What You Need to Know about Seizure and Forfeiture
By Dan Greenberg, Competitive Enterprise Institute

A new Competitive Enterprise Institute report calls attention to a government injustice impacting too many Americans: civil asset forfeiture. The report offers advice to citizens on how to reduce risk of property seizure by law enforcement officials, such as during traffic stops, and explains how government succeeds in seizing and keeping personal property even without a criminal conviction. (Read full report – 66 pages)

Here is the executive summary:

Law enforcement officers in the United States seize billions of dollars in cash and other personal property from members of the public every year. Most of this seized property is eventually forfeited to state and federal governments. These seizures and forfeitures rarely require proof of criminal conduct; rather, they often rest merely on the suspicion that the property in question is related to a crime. As critics of these practices have noted, seizure and forfeiture sometimes result in confiscation of the property of innocent, law-abiding civilians.
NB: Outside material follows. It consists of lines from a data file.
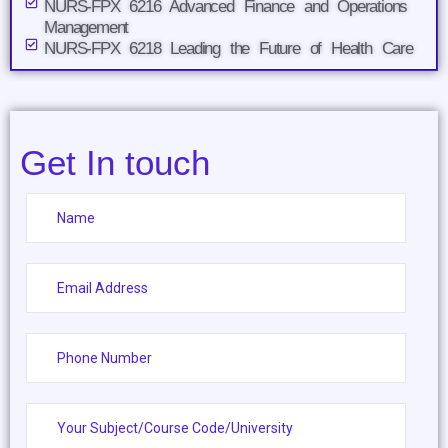
NURS-FPX 6216 Advanced Finance and Operations
Management
NURS-FPX 6218 Leading the Future of Health Care
Get In touch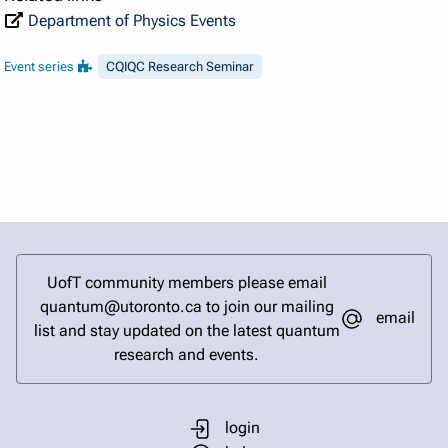
Department of Physics Events
Event series
CQIQC Research Seminar
UofT community members please email
quantum@utoronto.ca to join our mailing
email
list and stay updated on the latest quantum
research and events.
login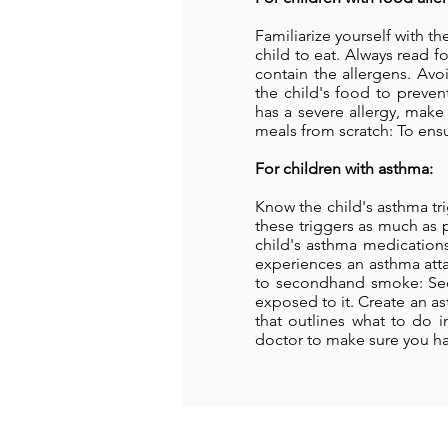
Familiarize yourself with t
child to eat. Always read f
contain the allergens. Avo
the child's food to preve
has a severe allergy, mak
meals from scratch: To ensu
For children with asthma:
Know the child's asthma tri
these triggers as much as 
child's asthma medications,
experiences an asthma attac
to secondhand smoke: Sec
exposed to it. Create an as
that outlines what to do i
doctor to make sure you hav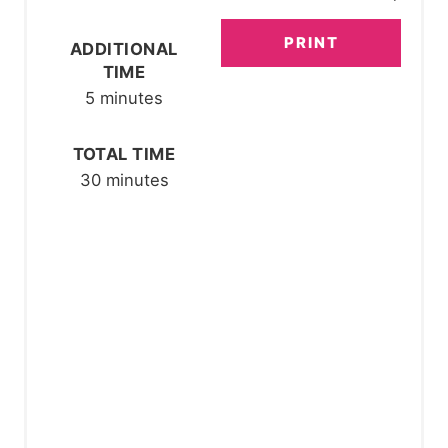
E
PRINT
ADDITIONAL
S
TIME
T
5 minutes
P
TOTAL TIME
I
30 minutes
N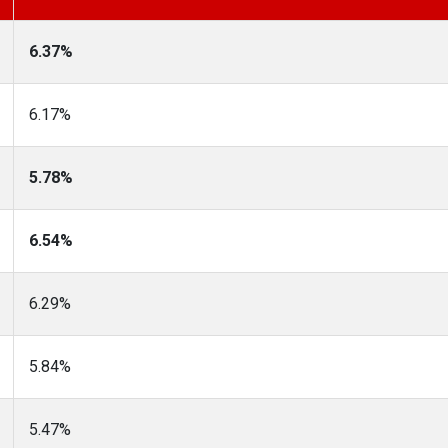
6.37%
6.17%
5.78%
6.54%
6.29%
5.84%
5.47%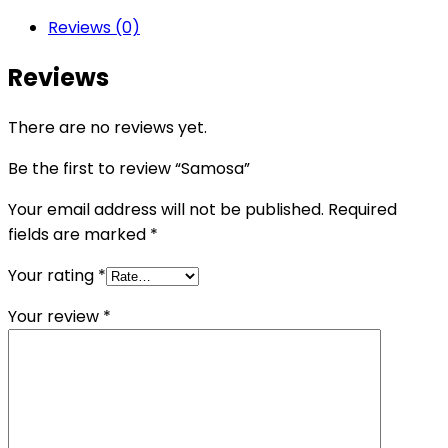
Reviews (0)
Reviews
There are no reviews yet.
Be the first to review “Samosa”
Your email address will not be published.
Required
fields are marked
*
Your rating
*
Your review
*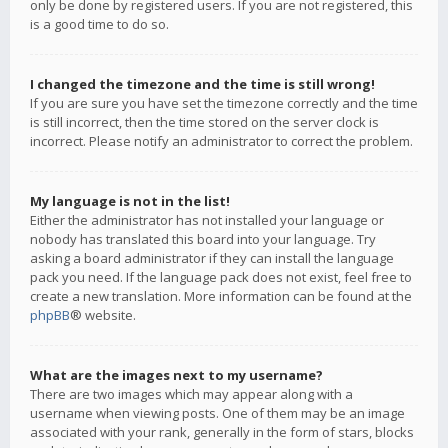
only be done by registered users. If you are not registered, this
is a good time to do so.
I changed the timezone and the time is still wrong!
If you are sure you have set the timezone correctly and the time
is still incorrect, then the time stored on the server clock is
incorrect. Please notify an administrator to correct the problem.
My language is not in the list!
Either the administrator has not installed your language or
nobody has translated this board into your language. Try
asking a board administrator if they can install the language
pack you need. If the language pack does not exist, feel free to
create a new translation. More information can be found at the
phpBB
® website.
What are the images next to my username?
There are two images which may appear along with a
username when viewing posts. One of them may be an image
associated with your rank, generally in the form of stars, blocks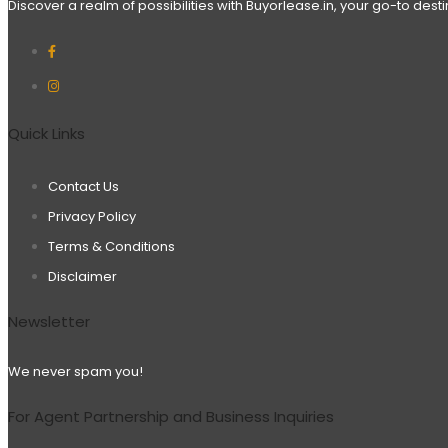
Discover a realm of possibilities with Buyorlease.in, your go-to des
Quick Links
Contact Us
Privacy Policy
Terms & Conditions
Disclaimer
Newsletter
We never spam you!
For Agent Partnership and Business Inquiries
Furthermore, because the proceeds of forfeiture typically go straight to law enforcement budgets, this creates perverse incentives that make it more likely that law enforcement officers and prosecutors might devote disproportionate effort to this endeavor.

This paper explains how seizure and forfeiture work. More precisely, it contains an account of the relatively minimal legal protections that law-abiding civilians have against both seizure and forfeiture. The paper also provides strategies that the law-abiding civilian can use to reduce the chance of having property seized while traveling.